Auf Platz drei folgen dann Straftaten, die motiviert sind durch das Geschlecht oder die sexuelle Orientierung der Opfer. Das können frauen-, trans- oder generell queerfeindliche Taten sein. Was hier auffällt: In einem Drittel der 39 Hasstaten gegen diese Menschen und damit überproportional häufig spielte Gewalt eine Rolle. Die Polizei leitete 13 Ermittlungsverfahren wegen Körperverletzung ein. Es folgen: zwölf islam-, vier christen- und zwei behindertenfeindliche Verfahren.

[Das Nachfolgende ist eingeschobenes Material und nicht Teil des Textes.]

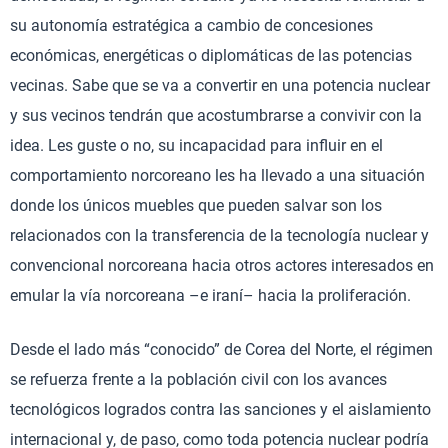
su autonomía estratégica a cambio de concesiones
económicas, energéticas o diplomáticas de las potencias
vecinas. Sabe que se va a convertir en una potencia nuclear
y sus vecinos tendrán que acostumbrarse a convivir con la
idea. Les guste o no, su incapacidad para influir en el
comportamiento norcoreano les ha llevado a una situación
donde los únicos muebles que pueden salvar son los
relacionados con la transferencia de la tecnología nuclear y
convencional norcoreana hacia otros actores interesados en
emular la vía norcoreana –e iraní– hacia la proliferación.
Desde el lado más “conocido” de Corea del Norte, el régimen
se refuerza frente a la población civil con los avances
tecnológicos logrados contra las sanciones y el aislamiento
internacional y, de paso, como toda potencia nuclear podría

Koordinierungsstelle „Ohne Hass“: Hier können Sie Fälle melden

Nach wie vor ist das Internet das Tatmittel der ersten Wahl. Wer sich seinen Hass auf der Tastatur von der Seele hämmert, scheint sich nicht vor Strafverfolgung zu fürchten, wie die seit Jahren konstant hohen Zahlen im Zusammenhang mit Hasskriminalität als vornehmlichem Internet-Delikt belegen. Dass sich die Trolle da mal nicht täuschen. Hamburg hat in den vergangenen Jahren seine Kapazitäten in Sachen Bekämpfung von Hasskriminalität stark ausgebaut. So kommen natürlich auch viel mehr Fälle aus dem Dunkel ans Licht. Und so soll es bleiben: Der Kampf gegen Hass und Hetze sei „ein Schwerpunkt unserer Arbeit“, sagt Justizsenatorin Gallina. „Solches Verhalten ist völlig inakzeptabel und unser liberaler Rechtsstaat setzt hier klare Grenzen.“

Bei einem von der Koordinierungsstelle „Ohne Hass“ eingerichteten Onlineservice der Staatsanwaltschaft können Sie Delikte wie Beleidigung, Bedrohung oder Volksverhetzung www.hamburg-gegen-hass.de melden – Registrierung nicht nötig.